Material to process »
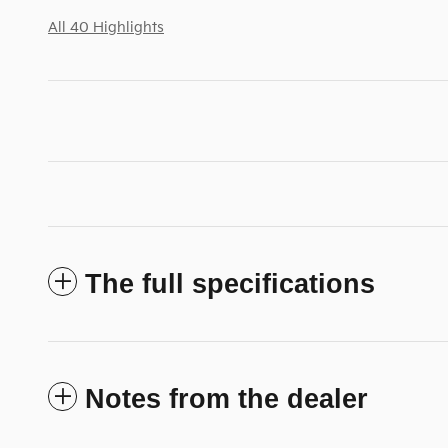
All 40 Highlights
The full specifications
Notes from the dealer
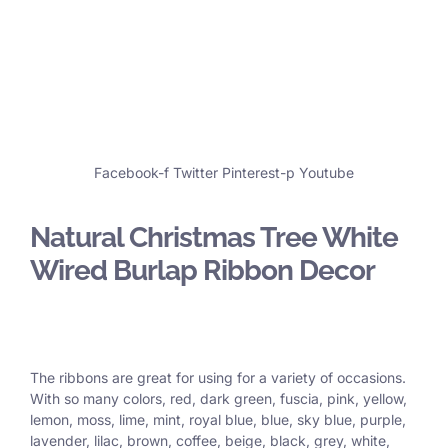
Facebook-f
Twitter
Pinterest-p
Youtube
Natural Christmas Tree White
Wired Burlap Ribbon Decor
The ribbons are great for using for a variety of occasions.
With so many colors, red, dark green, fuscia, pink, yellow,
lemon, moss, lime, mint, royal blue, blue, sky blue, purple,
lavender, lilac, brown, coffee, beige, black, grey, white,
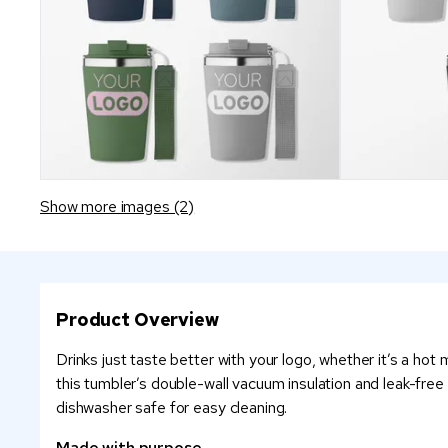
Show more images (2)
Product Overview
Drinks just taste better with your logo, whether it’s a ho
this tumbler’s double-wall vacuum insulation and leak-free
dishwasher safe for easy cleaning.
Made with purpose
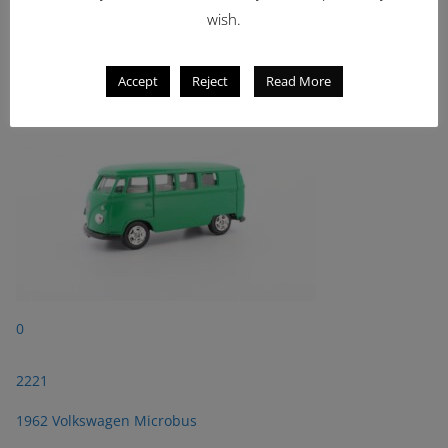
wish.
2221
1962 Volkswagen Microbus
Accept
Reject
Read More
0
2221
1962 Volkswagen Microbus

Task goal » Print all the records again exactly; do not include any picture.

Task solution »
All 40 Highlights
The full specifications
Notes from the dealer
Facebook-f
Twitter
Pinterest-p
Youtube
Natural Christmas Tree White
Wired Burlap Ribbon Decor
The ribbons are great for using for a variety of occasions.
With so many colors, red, dark green, fuscia, pink, yellow,
lemon, moss, lime, mint, royal blue, blue, sky blue, purple,
lavender, lilac, brown, coffee, beige, black, grey, white,
Show more images (2)
Product Overview
Drinks just taste better with your logo, whether it’s a ho
this tumbler’s double-wall vacuum insulation and leak-free
dishwasher safe for easy cleaning.
Made with purpose
wish.
2221
1962 Volkswagen Microbus
Accept
Reject
Read More
0
2221
1962 Volkswagen Microbus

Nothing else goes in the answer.